I expect to commit the patches sometime today.  Sorry for the delay.
Comment 16 GCC Commits 2024-01-12 15:32:39 UTC
The master branch has been updated by Tamar Christina <tnfchris@gcc.gnu.org>:

https://gcc.gnu.org/g:411de96dbf2bdafc7a90ebbfc63e68afd6388d29

commit r14-7195-g411de96dbf2bdafc7a90ebbfc63e68afd6388d29
Author: Tamar Christina <tamar.christina@arm.com>
Date:   Fri Jan 12 15:25:34 2024 +0000

    middle-end: maintain LCSSA form when peeled vector iterations have virtual operands
    
    This patch fixes several interconnected issues.
    
    1. When picking an exit we wanted to check for niter_desc.may_be_zero not true.
       i.e. we want to pick an exit which we know will iterate at least once.
       However niter_desc.may_be_zero is not a boolean.  It is a tree that encodes
       a boolean value.  !niter_desc.may_be_zero is just checking if we have some
       information, not what the information is.  This leads us to pick a more
       difficult to vectorize exit more often than we should.
    
    2. Because we had this bug, we used to pick an alternative exit much more ofthen
       which showed one issue, when the loop accesses memory and we "invert it" we
       would corrupt the VUSE chain.  This is because on an peeled vector iteration
       every exit restarts the loop (i.e. they're all early) BUT since we may have
       performed a store, the vUSE would need to be updated.  This version maintains
       virtual PHIs correctly in these cases.   Note that we can't simply remove all
       of them and recreate them because we need the PHI nodes still in the right
       order for if skip_vector.
    
    3. Since we're moving the stores to a safe location I don't think we actually
       need to analyze whether the store is in range of the memref,  because if we
       ever get there, we know that the loads must be in range, and if the loads are
       in range and we get to the store we know the early breaks were not taken and
       so the scalar loop would have done the VF stores too.
    
    4. Instead of searching for where to move stores to, they should always be in
       exit belonging to the latch.  We can only ever delay stores and even if we
       pick a different exit than the latch one as the main one, effects still
       happen in program order when vectorized.  If we don't move the stores to the
       latch exit but instead to whever we pick as the "main" exit then we can
       perform incorrect memory accesses (luckily these are trapped by verify_ssa).
    
    5. We only used to analyze loads inside the same BB as an early break, and also
       we'd never analyze the ones inside the block where we'd be moving memory
       references to.  This is obviously bogus and to fix it this patch splits apart
       the two constraints.  We first validate that all load memory references are
       in bounds and only after that do we perform the alias checks for the writes.

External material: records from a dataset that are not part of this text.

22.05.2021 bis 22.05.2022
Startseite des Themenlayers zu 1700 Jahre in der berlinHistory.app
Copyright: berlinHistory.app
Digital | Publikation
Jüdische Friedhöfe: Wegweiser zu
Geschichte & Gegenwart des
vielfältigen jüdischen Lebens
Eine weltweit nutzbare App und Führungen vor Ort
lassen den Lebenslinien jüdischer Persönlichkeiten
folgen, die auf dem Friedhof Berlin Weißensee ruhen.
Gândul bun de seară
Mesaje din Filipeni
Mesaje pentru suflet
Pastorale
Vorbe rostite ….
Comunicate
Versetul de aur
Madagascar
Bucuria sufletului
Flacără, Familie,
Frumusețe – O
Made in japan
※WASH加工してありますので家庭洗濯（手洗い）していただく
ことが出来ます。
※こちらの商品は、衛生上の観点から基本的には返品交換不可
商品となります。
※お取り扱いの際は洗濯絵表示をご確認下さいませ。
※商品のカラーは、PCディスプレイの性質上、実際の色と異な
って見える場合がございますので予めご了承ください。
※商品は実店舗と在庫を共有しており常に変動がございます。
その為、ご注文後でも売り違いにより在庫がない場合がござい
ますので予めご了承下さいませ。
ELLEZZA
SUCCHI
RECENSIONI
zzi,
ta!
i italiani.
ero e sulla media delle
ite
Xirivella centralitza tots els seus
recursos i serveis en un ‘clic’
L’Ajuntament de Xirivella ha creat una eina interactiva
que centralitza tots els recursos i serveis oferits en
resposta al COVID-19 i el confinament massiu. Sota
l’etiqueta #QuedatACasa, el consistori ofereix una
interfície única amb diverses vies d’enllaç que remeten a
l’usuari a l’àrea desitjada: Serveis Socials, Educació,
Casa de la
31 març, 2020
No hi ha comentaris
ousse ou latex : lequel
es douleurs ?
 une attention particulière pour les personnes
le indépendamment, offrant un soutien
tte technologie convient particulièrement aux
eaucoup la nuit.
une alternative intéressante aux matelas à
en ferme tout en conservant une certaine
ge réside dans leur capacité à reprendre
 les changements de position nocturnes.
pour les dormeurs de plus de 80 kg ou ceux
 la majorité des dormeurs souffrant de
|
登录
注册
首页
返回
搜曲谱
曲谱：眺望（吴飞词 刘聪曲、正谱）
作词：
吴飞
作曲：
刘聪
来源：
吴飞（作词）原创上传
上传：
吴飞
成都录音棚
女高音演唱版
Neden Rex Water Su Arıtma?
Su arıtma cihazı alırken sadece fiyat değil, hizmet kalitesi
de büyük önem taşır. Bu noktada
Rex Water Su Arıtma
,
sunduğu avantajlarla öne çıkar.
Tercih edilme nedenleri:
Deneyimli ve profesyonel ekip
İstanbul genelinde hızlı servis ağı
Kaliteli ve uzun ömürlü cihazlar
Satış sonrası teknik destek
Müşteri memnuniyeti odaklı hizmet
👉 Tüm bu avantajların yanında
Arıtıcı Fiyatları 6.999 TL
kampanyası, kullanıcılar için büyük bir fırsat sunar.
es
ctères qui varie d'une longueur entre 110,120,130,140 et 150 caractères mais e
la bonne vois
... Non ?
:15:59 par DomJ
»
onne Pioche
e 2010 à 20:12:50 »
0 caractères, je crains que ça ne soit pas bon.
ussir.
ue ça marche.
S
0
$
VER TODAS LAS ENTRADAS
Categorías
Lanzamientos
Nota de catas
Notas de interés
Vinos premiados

       This makes the code simpler to understand and more trivially correct.
    
    gcc/ChangeLog:
    
            PR tree-optimization/113137
            PR tree-optimization/113136
            PR tree-optimization/113172
            PR tree-optimization/113178
            * tree-vect-loop-manip.cc (slpeel_tree_duplicate_loop_to_edge_cfg):
            Maintain PHIs on inverted loops.
            (vect_do_peeling): Maintain virtual PHIs on inverted loops.

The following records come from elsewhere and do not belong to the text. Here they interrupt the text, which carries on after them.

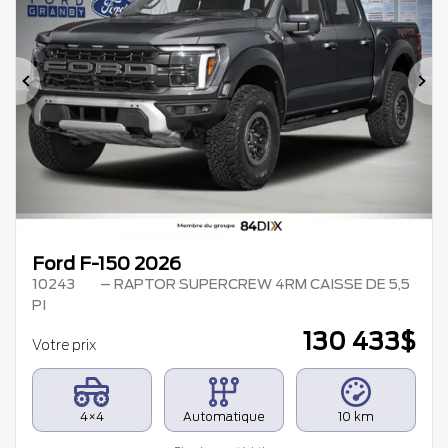
Précédent
Su
Ford F-150 2026
10243
– RAPTOR SUPERCREW 4RM CAISSE DE 5,5
PI
130 433
$
Votre prix
4×4
Automatique
10 km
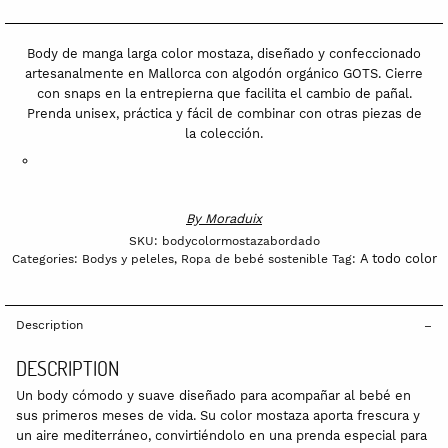
mostaza
bordado
Body de manga larga color mostaza, diseñado y confeccionado
quantity
artesanalmente en Mallorca con algodón orgánico GOTS. Cierre
con snaps en la entrepierna que facilita el cambio de pañal.
Prenda unisex, práctica y fácil de combinar con otras piezas de
la colección.
By
Moraduix
SKU:
bodycolormostazabordado
A todo color
Categories:
Bodys y peleles
,
Ropa de bebé sostenible
Tag:
Description
DESCRIPTION
Un body cómodo y suave diseñado para acompañar al bebé en
sus primeros meses de vida. Su color mostaza aporta frescura y
un aire mediterráneo, convirtiéndolo en una prenda especial para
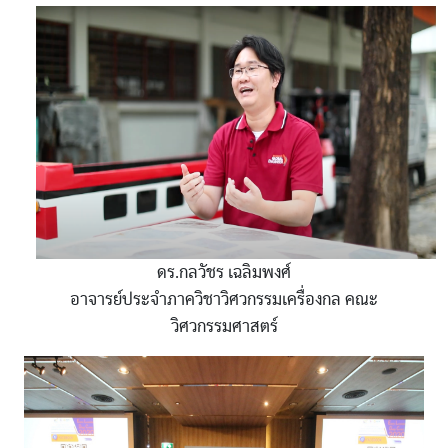
ดร.กลวัชร เฉลิมพงศ์
อาจารย์ประจำภาควิชาวิศวกรรมเครื่องกล คณะ
วิศวกรรมศาสตร์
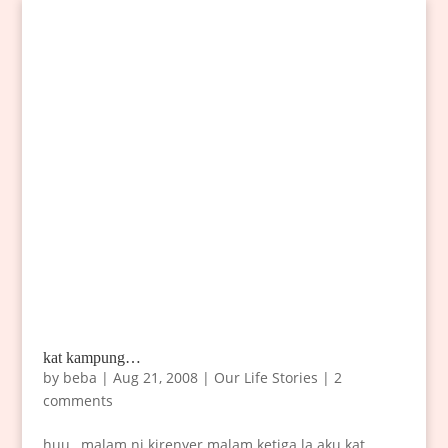
kat kampung…
by
beba
|
Aug 21, 2008
|
Our Life Stories
|
2
comments
huu…malam ni kirenyer malam ketiga la aku kat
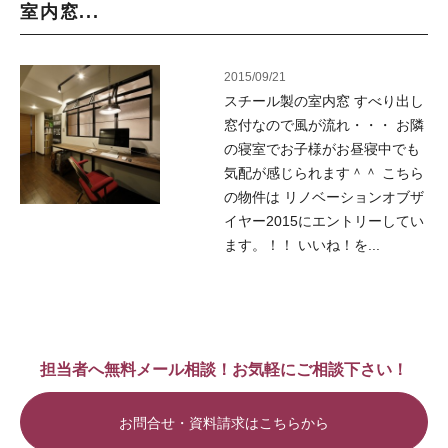
室内窓...
2015/09/21
スチール製の室内窓 すべり出し
窓付なので風が流れ・・・ お隣
の寝室でお子様がお昼寝中でも
気配が感じられます＾＾ こちら
の物件は リノベーションオブザ
イヤー2015にエントリーしてい
ます。！！ いいね！を...
担当者へ無料メール相談！お気軽にご相談下さい！
お問合せ・資料請求はこちらから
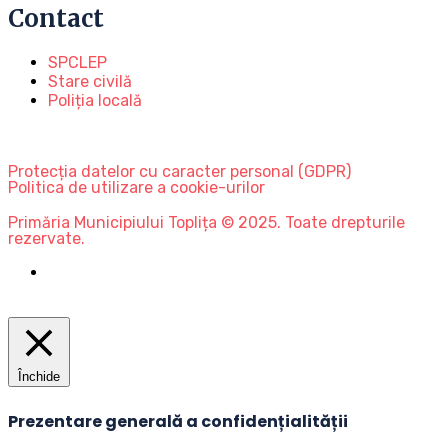
Contact
SPCLEP
Stare civilă
Poliția locală
Protecția datelor cu caracter personal (GDPR)
Politica de utilizare a cookie-urilor
Primăria Municipiului Toplița © 2025. Toate drepturile
rezervate.
Închide
Prezentare generală a confidențialității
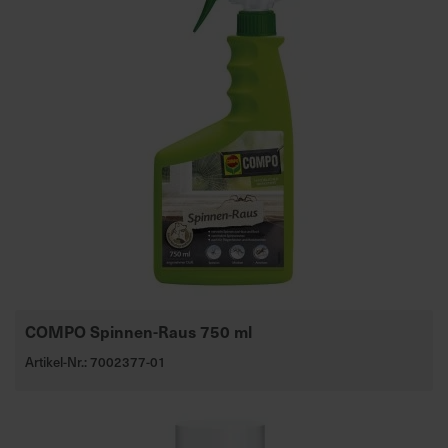
COMPO Spinnen-Raus 750 ml
Artikel-Nr.: 7002377-01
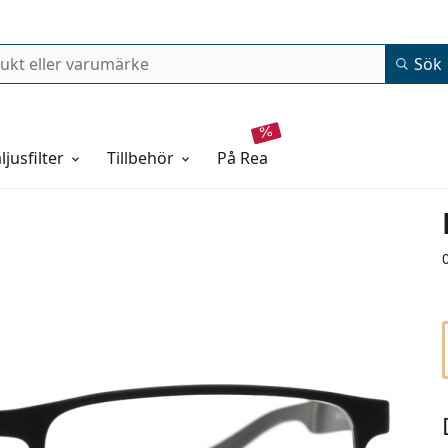
Sök
ljusfilter
Tillbehör
på rea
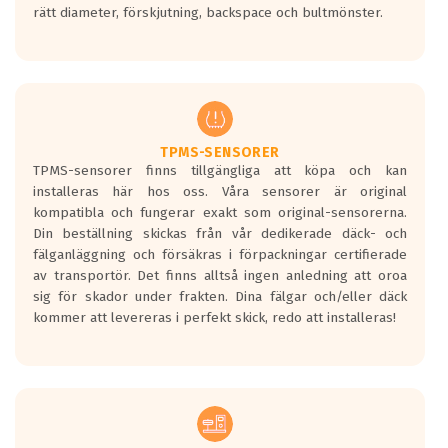
rätt diameter, förskjutning, backspace och bultmönster.
ett tyst däck.
Ett däck med tre svarta vågor uppnår de
europeiska kraven som finns i dagsläget,
men är inte längre tillåtna enligt nya
regelverket som introduceras år 2016.
Ett däck med två svarta vågor är redan
godkända för år 2016 nya regelverk.
TPMS-SENSORER
TPMS-sensorer finns tillgängliga att köpa och kan
Ett däck med en svart våg kommer vara
installeras här hos oss. Våra sensorer är original
minst tre decibel tystare än det
kompatibla och fungerar exakt som original-sensorerna.
regelverk som börjar gälla 2016.
Din beställning skickas från vår dedikerade däck- och
fälganläggning och försäkras i förpackningar certifierade
av transportör. Det finns alltså ingen anledning att oroa
sig för skador under frakten. Dina fälgar och/eller däck
kommer att levereras i perfekt skick, redo att installeras!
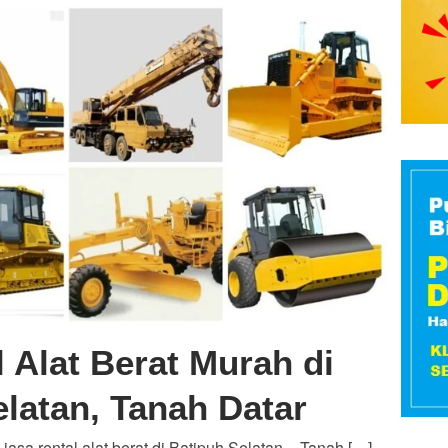
 Alat Berat Murah di
latan, Tanah Datar
 jasa rental alat berat di Batipuh Selatan – Tanah […]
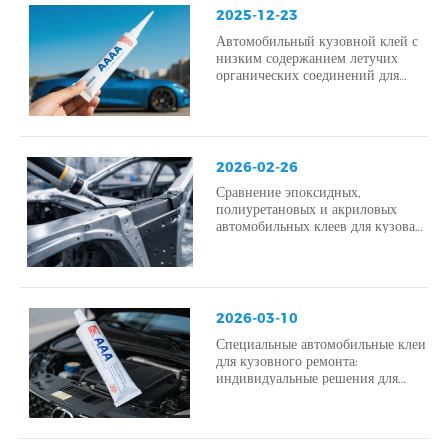
2025-12-23
Автомобильный кузовной клей с
низким содержанием летучих
органических соединений для
экологичного производства
2026-02-26
Сравнение эпоксидных,
полиуретановых и акриловых
автомобильных клеев для кузова
автомобиля.
2026-03-10
Специальные автомобильные клеи
для кузовного ремонта:
индивидуальные решения для
автопроизводителей.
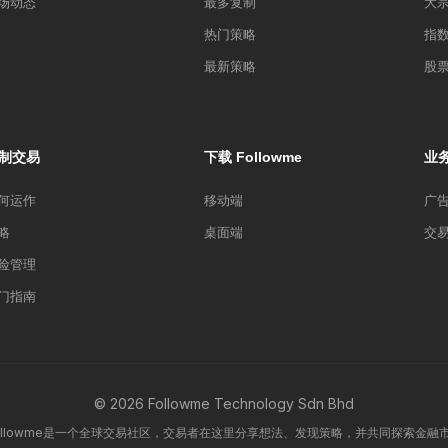
场动态
最多复制
大
热门策略
指
最新策略
股
制交易
下载 Followme
业
何运作
移动端
广
略
桌面端
交
险管理
门指南
© 2026 Followme Technology Sdn Bhd
ollowme是一个全球交易社区，交易者在这里分享想法、发现策略，并共同探索金融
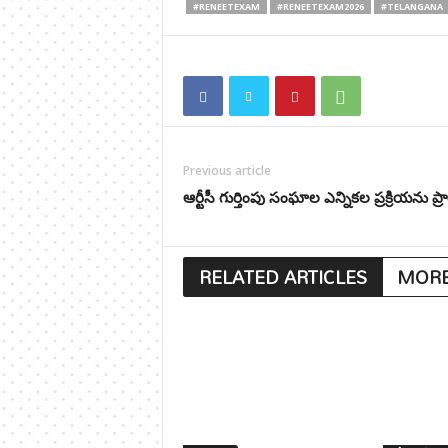
#RENEETEXAM
#RENEETEXAM2026
#TELANGANA
Previous article
ఆర్టీసీ గుర్తింపు సంఘాల ఎన్నికల ప్రక్రియను ప్
RELATED ARTICLES
MORE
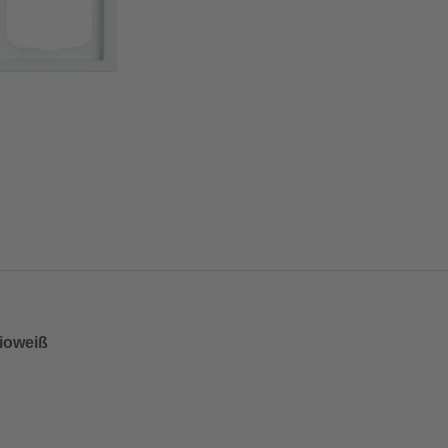
dioweiß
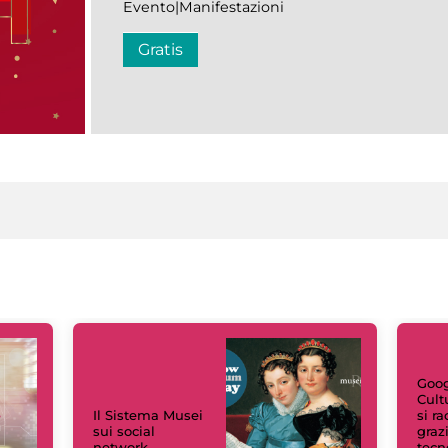
Evento|Manifestazioni
Gratis
Goog
Cult
Il Sistema Musei
si r
sui social
grazi
network
tecn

            * tree-vect-loop.cc (vec_init_loop_exit_info): Pick exit closes to
            latch.
            (vect_create_loop_vinfo): Record all conds instead of only alt ones.
    
    gcc/testsuite/ChangeLog:
    
            PR tree-optimization/113137
            PR tree-optimization/113136
            PR tree-optimization/113172
            PR tree-optimization/113178
            * g++.dg/vect/vect-early-break_4-pr113137.cc: New test.
            * g++.dg/vect/vect-early-break_5-pr113137.cc: New test.

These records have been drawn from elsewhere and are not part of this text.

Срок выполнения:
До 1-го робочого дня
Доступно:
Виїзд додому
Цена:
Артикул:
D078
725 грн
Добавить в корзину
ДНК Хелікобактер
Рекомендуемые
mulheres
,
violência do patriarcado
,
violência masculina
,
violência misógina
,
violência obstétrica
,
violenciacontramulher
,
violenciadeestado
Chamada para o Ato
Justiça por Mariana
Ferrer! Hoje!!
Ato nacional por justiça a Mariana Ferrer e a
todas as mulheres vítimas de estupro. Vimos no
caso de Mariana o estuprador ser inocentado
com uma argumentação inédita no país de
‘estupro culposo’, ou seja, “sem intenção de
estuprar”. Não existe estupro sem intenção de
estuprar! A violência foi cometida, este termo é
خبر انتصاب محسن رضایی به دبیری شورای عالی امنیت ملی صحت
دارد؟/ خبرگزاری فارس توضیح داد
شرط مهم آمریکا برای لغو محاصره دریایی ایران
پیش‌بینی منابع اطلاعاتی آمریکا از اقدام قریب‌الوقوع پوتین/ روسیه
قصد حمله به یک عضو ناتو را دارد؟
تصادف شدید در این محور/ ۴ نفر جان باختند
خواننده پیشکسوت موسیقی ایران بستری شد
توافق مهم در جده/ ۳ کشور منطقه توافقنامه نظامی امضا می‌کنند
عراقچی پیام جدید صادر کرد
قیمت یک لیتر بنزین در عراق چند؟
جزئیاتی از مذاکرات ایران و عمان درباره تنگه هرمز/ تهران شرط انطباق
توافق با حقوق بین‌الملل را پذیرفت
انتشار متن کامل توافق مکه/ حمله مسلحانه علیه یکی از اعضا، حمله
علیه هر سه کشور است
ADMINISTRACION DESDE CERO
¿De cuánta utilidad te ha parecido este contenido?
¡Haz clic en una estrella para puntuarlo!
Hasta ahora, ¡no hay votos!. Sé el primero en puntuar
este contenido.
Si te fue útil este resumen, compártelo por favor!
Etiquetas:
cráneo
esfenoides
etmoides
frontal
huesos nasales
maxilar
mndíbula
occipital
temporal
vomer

            * gcc.dg/vect/vect-early-break_95-pr113137.c: New test.
            * gcc.dg/vect/vect-early-break_96-pr113136.c: New test.
            * gcc.dg/vect/vect-early-break_97-pr113172.c: New test.
Comment 17 Tamar Christina 2024-01-12 15:35:48 UTC
Fixed. Thanks for the report and let me know if there's something still broken.